At a neural level, pattern separation is a computational mechanism that refers to the separation of (partially) overlapping patterns of activation (see e.g. Gilbert & Kesner, 2006; Hunsaker & Kesner, 2013). Consequently, at a behavioral level, individuals become able to discriminate between (overlapping, similar) items (Kirwan & Stark, 2007; Yassa & Stark, 2011). In other words, as a result of pattern separation, the neuronal activities of brain circuits become distinct for two or more stimuli that share similar features. Specific subregions of the hippocampus are thought to play key roles in this process. In the past few decades, several computational models were developed to describe how the hippocampus supports interference resolution among similar sensory inputs enabling the formation of distinct memory representations (see Levy, 1989; McClelland, McNaughton, & O'Reilly, 1995; Treves & Rolls, 1994). In line with these models, there has been a growing body of evidence that specific subregions of the hippocampus, including the dentate gyrus (DG) and the CA3, perform domain-general pattern separation on overlapping sensory inputs (e.g. Kirwan et al., 2012; Yassa et al., 2011). For example, the DG is sensitive to relatively small changes in input (see Leutgeb, Leutgeb, Moser, & Moser, 2007; see also Yassa & Stark, 2011) and is therefore able to orthogonalize representations despite the extensive overlap between the features of different items. Hunsaker and Kesner (2013) argue that this process must occur during encoding and not at retrieval, however, the retrieval of unique (distinct) memories strongly depends on the successful separation of representations. Since non-interfering, non-overlapping memories are better remembered (Müller & Pilzecker, 1900; Underwood, 1957; Underwood & Postman, 1960), a causal relationship can be assumed between pattern separation and long-term memory retention.

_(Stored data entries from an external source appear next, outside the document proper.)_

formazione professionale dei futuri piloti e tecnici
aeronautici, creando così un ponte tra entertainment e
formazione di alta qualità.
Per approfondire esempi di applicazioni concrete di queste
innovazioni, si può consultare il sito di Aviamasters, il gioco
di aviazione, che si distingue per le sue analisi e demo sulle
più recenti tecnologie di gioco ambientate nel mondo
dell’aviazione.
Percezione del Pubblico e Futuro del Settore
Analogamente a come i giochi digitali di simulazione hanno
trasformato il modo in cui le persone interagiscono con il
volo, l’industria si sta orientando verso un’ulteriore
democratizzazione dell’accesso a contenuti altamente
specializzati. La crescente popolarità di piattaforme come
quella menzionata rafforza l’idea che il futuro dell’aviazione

In humans, the behavioral manifestation of putative neural mechanisms enabling pattern separation is usually assessed by the Mnemonic Similarity Task (MST; see e.g. Stark, Yassa, Lacy, & Stark, 2013). In this task, participants are presented with images of objects usually in an incidental encoding situation. The encoding phase is followed by a recognition test (typically with no delay between them) when subjects are shown old items (pictures they have seen at encoding [targets]) and completely new items (foils). Crucially, subjects are also presented with images that are visually similar but not identical to ones they have seen in the encoding phase of the task (lures). Typically, on the recognition test, participants have three response options: old, new, and similar. Subjects are required to decide whether they saw the image before, or not, or just see a similar picture to one they were presented with in the encoding phase of the task.

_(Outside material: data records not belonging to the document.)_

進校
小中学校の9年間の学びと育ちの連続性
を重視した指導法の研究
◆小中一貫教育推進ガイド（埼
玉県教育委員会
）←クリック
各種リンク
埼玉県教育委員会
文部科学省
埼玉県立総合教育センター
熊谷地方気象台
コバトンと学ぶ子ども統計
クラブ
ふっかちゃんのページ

Studies investigated the behavioral manifestation of pattern separation (in humans) preferred to use some variation of the MST (for a recent overview, see Stark, Kirwan, & Stark, 2019) with the critical dependent variable of the so-called lure discrimination index, i.e. the difference between the rate of similar responses given to the lures items and the rate of similar responses given to the foils. Use of this index is suggested instead of a standard recognition memory score (i.e. old responses given to the target items minus old responses given to the foils) as a measure of hippocampal integrity (Stark et al., 2013), because this index seems to be more sensitive to hippocampal dysfunctions in pathological and normal ageing (Stark et al., 2013; Stark, Stevenson, Wu, Rutledge, & Stark, 2015) as well as in various psychiatric and neurological disorders (e.g. Hanert, Pedersen, & Bartsch, 2019; Kirwan et al., 2012). Importantly, although pattern separation is a computational process, lure discrimination reflects behavioral performance on a memory test where for correct discrimination, interference resolution is needed. In other words, these two concepts are descriptions of different levels of explanation. While pattern separation is a computational mechanism, lure discrimination is a behavioral construct, and this is the reason why authors prefer to use the term “Lure Discrimination Index” instead of “Pattern Separation Score” recently.

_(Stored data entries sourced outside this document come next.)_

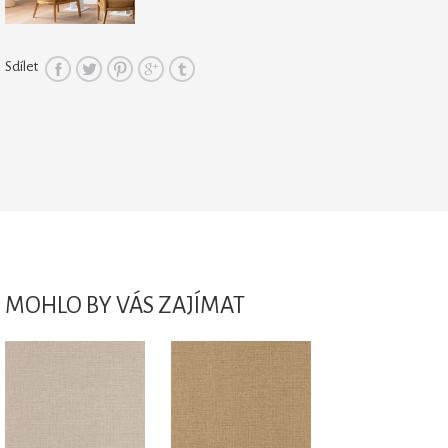
Sdílet
MOHLO BY VÁS ZAJÍMAT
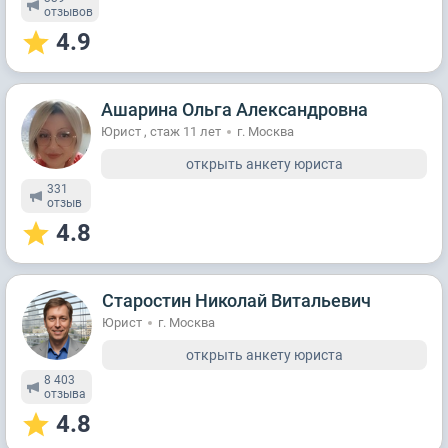
отзывов
4.9
Ашарина Ольга Александровна
Юрист , стаж 11 лет
г. Москва
открыть анкету юриста
331
отзыв
4.8
Старостин Николай Витальевич
Юрист
г. Москва
открыть анкету юриста
8 403
отзывa
4.8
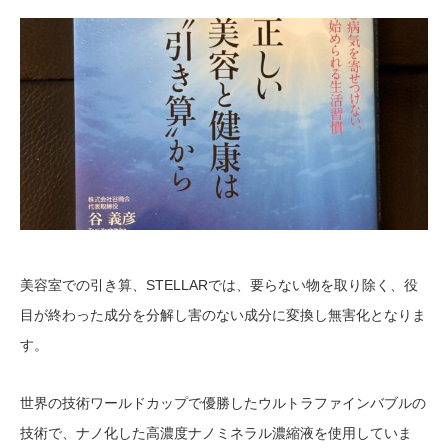
美容室での引き算、STELLARでは、要らない物を取り除く、役
目が終わった成分を分解し害のない成分に変換し無害化となりま
す。
世界の技術ワールドカップで優勝したウルトラファインバブルの
技術で、ナノ化した高濃度ナノミネラル濃縮液を使用していま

However, this index as a measure of successful lure discrimination is not the only one. Actually, from a behavioral perspective, the correct rejection of a stimulus that is similar to but not the same as a target (studied) item is assumed to be the manifestation of successful interference resolution (see e.g. Bakker, Kirwan, Miller, & Stark, 2008). Therefore, some studies prefer to use only old and new (and not similar) response options (e.g. Berron et al., 2018; Leal, Tighe, Jones, & Yassa, 2014; Szőllősi, Bencze, & Racsmány, 2020) (for the empirical investigation of different test variants with two and three response options, see Stark et al., 2015). In this variant of the MST lure rejections (i.e. the ratio of new responses given to the lure items minus the ratio of new responses given to the targets when response bias is controlled for) is used as a measure of lure discrimination. In sum, the principal idea is that only old responses given to the lures reflect incorrect lure discrimination, because in this case one incorrectly accepts the lure item as having been studied.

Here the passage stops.